Le Palais des congrès de la Cité de la démocratie accueille, dès ce jeudi 21 mai 2026, la 17e retraite de l’Union africaine (UA). Durant deux jours, les émissaires continentaux plancheront sur les crises sécuritaires qui secouent l’Afrique, avec en toile de fond le partage de l’expérience de la transition gabonaise.
Un continent face aux défis sécuritaires
Cette rencontre de haut niveau regroupe les envoyés spéciaux et les représentants de l’Union africaine. Les travaux sont entièrement consacrés aux questions de paix et de sécurité sur un continent fragilisé par de multiples conflits. Les discussions interviendront alors que plusieurs pays traversent des crises majeures, notamment la République démocratique du Congo (RDC), le Cameroun, le Soudan, le Nigeria, le Soudan du Sud, la République centrafricaine, le Mali, le Bénin, le Nigéria, la Somalie, la Lybie, l’Ethiopie, l’Erythrée, le Niger et le Burkina Faso.

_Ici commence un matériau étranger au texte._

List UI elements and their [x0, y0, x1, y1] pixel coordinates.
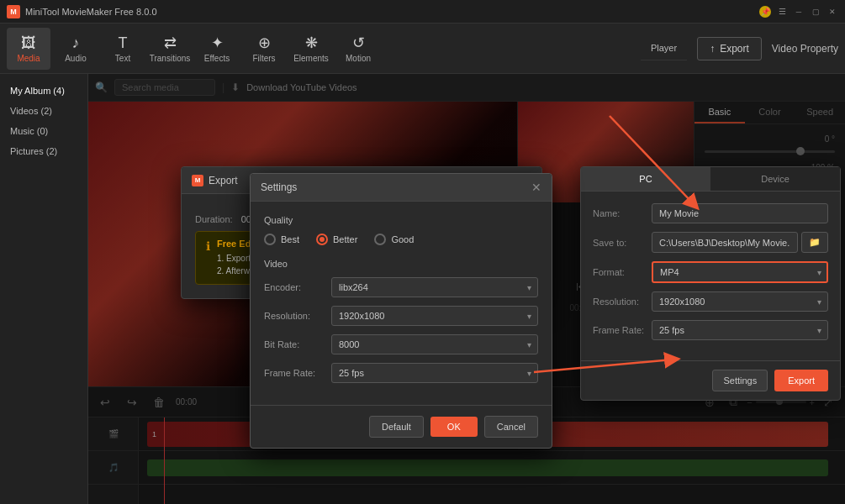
bit-rate-select-wrapper: 8000	[331, 334, 538, 354]
right-resolution-label: Resolution:	[593, 297, 652, 307]
right-resolution-select-wrapper: 1920x1080	[652, 291, 828, 312]
encoder-row: Encoder: libx264	[264, 277, 538, 297]
export-dialog-title: M Export	[192, 175, 238, 186]
toolbar-elements[interactable]: ❋ Elements	[289, 28, 333, 70]
main-area: My Album (4) Videos (2) Music (0) Pictur…	[0, 74, 845, 504]
export-button-top[interactable]: ↑ Export	[697, 37, 762, 60]
sidebar-item-music[interactable]: Music (0)	[0, 121, 87, 141]
export-icon: ↑	[710, 43, 715, 55]
left-sidebar: My Album (4) Videos (2) Music (0) Pictur…	[0, 74, 88, 504]
content-area: 🔍 | ⬇ Download YouTube Videos ⏮ ▶ ⏭	[88, 74, 845, 504]
resolution-row: Resolution: 1920x1080	[264, 306, 538, 326]
bit-rate-row: Bit Rate: 8000	[264, 334, 538, 354]
app-title: MiniTool MovieMaker Free 8.0.0	[25, 7, 759, 17]
bit-rate-select[interactable]: 8000	[331, 334, 538, 354]
video-property-label: Video Property	[772, 43, 838, 55]
file-browse-button[interactable]: 📁	[801, 232, 828, 253]
right-dialog-footer: Settings Export	[581, 360, 840, 400]
format-label: Format:	[593, 267, 652, 277]
quality-better-radio-inner	[320, 237, 325, 242]
format-select-wrapper: MP4	[652, 261, 828, 283]
settings-dialog: Settings ✕ Quality Best Better	[250, 173, 552, 449]
close-button[interactable]: ✕	[827, 6, 838, 18]
elements-icon: ❋	[305, 34, 318, 52]
menu-button[interactable]: ☰	[776, 6, 788, 18]
minimize-button[interactable]: ─	[793, 6, 805, 18]
cancel-button[interactable]: Cancel	[484, 416, 538, 438]
window-controls: 📌 ☰ ─ ▢ ✕	[759, 6, 838, 18]
right-export-button[interactable]: Export	[774, 370, 828, 391]
toolbar-transitions[interactable]: ⇄ Transitions	[148, 28, 192, 70]
motion-icon: ↺	[352, 34, 365, 52]
quality-row: Best Better Good	[264, 234, 538, 245]
quality-good[interactable]: Good	[374, 234, 414, 245]
quality-better[interactable]: Better	[316, 234, 357, 245]
default-button[interactable]: Default	[369, 416, 424, 438]
settings-dialog-footer: Default OK Cancel	[251, 405, 552, 448]
right-frame-rate-label: Frame Rate:	[593, 325, 652, 335]
toolbar-media[interactable]: 🖼 Media	[7, 28, 50, 70]
sidebar-item-pictures[interactable]: Pictures (2)	[0, 141, 87, 161]
frame-rate-select[interactable]: 25 fps	[331, 363, 538, 383]
app-logo: M	[7, 5, 20, 18]
quality-best[interactable]: Best	[264, 234, 299, 245]
name-label: Name:	[593, 208, 652, 218]
settings-dialog-close[interactable]: ✕	[531, 181, 541, 194]
video-section-title: Video	[264, 259, 538, 269]
settings-dialog-title: Settings	[261, 181, 297, 193]
format-row: Format: MP4	[593, 261, 828, 283]
right-frame-rate-row: Frame Rate: 25 fps	[593, 320, 828, 340]
toolbar-text[interactable]: T Text	[101, 28, 145, 70]
frame-rate-row: Frame Rate: 25 fps	[264, 363, 538, 383]
right-settings-button[interactable]: Settings	[712, 370, 768, 391]
encoder-select-wrapper: libx264	[331, 277, 538, 297]
quality-good-radio	[374, 234, 386, 245]
toolbar-right: Player ↑ Export Video Property	[641, 36, 838, 60]
frame-rate-label: Frame Rate:	[264, 368, 331, 378]
text-icon: T	[119, 34, 128, 52]
settings-dialog-content: Quality Best Better Good	[251, 202, 552, 405]
maximize-button[interactable]: ▢	[810, 6, 821, 18]
quality-best-radio	[264, 234, 276, 245]
toolbar-filters[interactable]: ⊕ Filters	[242, 28, 286, 70]
right-tab-pc[interactable]: PC	[581, 167, 710, 191]
player-label: Player	[641, 36, 687, 60]
quality-best-label: Best	[281, 234, 299, 244]
quality-section-title: Quality	[264, 215, 538, 225]
save-to-row: Save to: 📁	[593, 232, 828, 253]
right-dialog-tabs: PC Device	[581, 167, 840, 192]
toolbar-effects[interactable]: ✦ Effects	[195, 28, 239, 70]
notice-icon: ℹ	[206, 239, 210, 253]
right-resolution-select[interactable]: 1920x1080	[652, 291, 828, 312]
save-to-input[interactable]	[652, 232, 798, 253]
duration-label: Duration:	[195, 214, 233, 224]
encoder-select[interactable]: libx264	[331, 277, 538, 297]
title-bar: M MiniTool MovieMaker Free 8.0.0 📌 ☰ ─ ▢…	[0, 0, 845, 24]
ok-button[interactable]: OK	[430, 417, 478, 437]
encoder-label: Encoder:	[264, 282, 331, 292]
pin-button[interactable]: 📌	[759, 6, 771, 18]
toolbar-motion[interactable]: ↺ Motion	[336, 28, 380, 70]
right-resolution-row: Resolution: 1920x1080	[593, 291, 828, 312]
format-select[interactable]: MP4	[652, 261, 828, 283]
quality-good-label: Good	[391, 234, 414, 244]
effects-icon: ✦	[211, 34, 224, 52]
name-row: Name:	[593, 203, 828, 223]
audio-icon: ♪	[72, 34, 80, 52]
save-to-label: Save to:	[593, 238, 652, 248]
export-dialog-logo: M	[192, 175, 203, 186]
right-tab-device[interactable]: Device	[710, 167, 840, 191]
right-frame-rate-select-wrapper: 25 fps	[652, 320, 828, 340]
quality-better-label: Better	[333, 234, 357, 244]
sidebar-item-videos[interactable]: Videos (2)	[0, 101, 87, 121]
resolution-select-wrapper: 1920x1080	[331, 306, 538, 326]
media-icon: 🖼	[21, 34, 36, 52]
transitions-icon: ⇄	[164, 34, 177, 52]
resolution-select[interactable]: 1920x1080	[331, 306, 538, 326]
right-export-dialog: PC Device Name: Save to: 📁 Format:	[580, 166, 841, 401]
right-frame-rate-select[interactable]: 25 fps	[652, 320, 828, 340]
toolbar-audio[interactable]: ♪ Audio	[54, 28, 98, 70]
name-input[interactable]	[652, 203, 828, 223]
sidebar-item-my-album[interactable]: My Album (4)	[0, 81, 87, 101]
quality-better-radio	[316, 234, 328, 245]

La transition gabonaise en modèle
La cérémonie d’ouverture est présidée par le vice-président du gouvernement gabonais, Hermann Immongault. Le choix de Libreville pour abriter cet événement n’est pas fortuit : l’instance africaine a sollicité le Gabon en reconnaissance de sa gestion du processus de transition politique entre 2023 et 2025. Durant ces deux jours de travaux, qui s’achèveront le vendredi 22 mai par d’importantes résolutions et recommandations, le Gabon partagera son expertise en matière de stabilité avec les autres États du continent.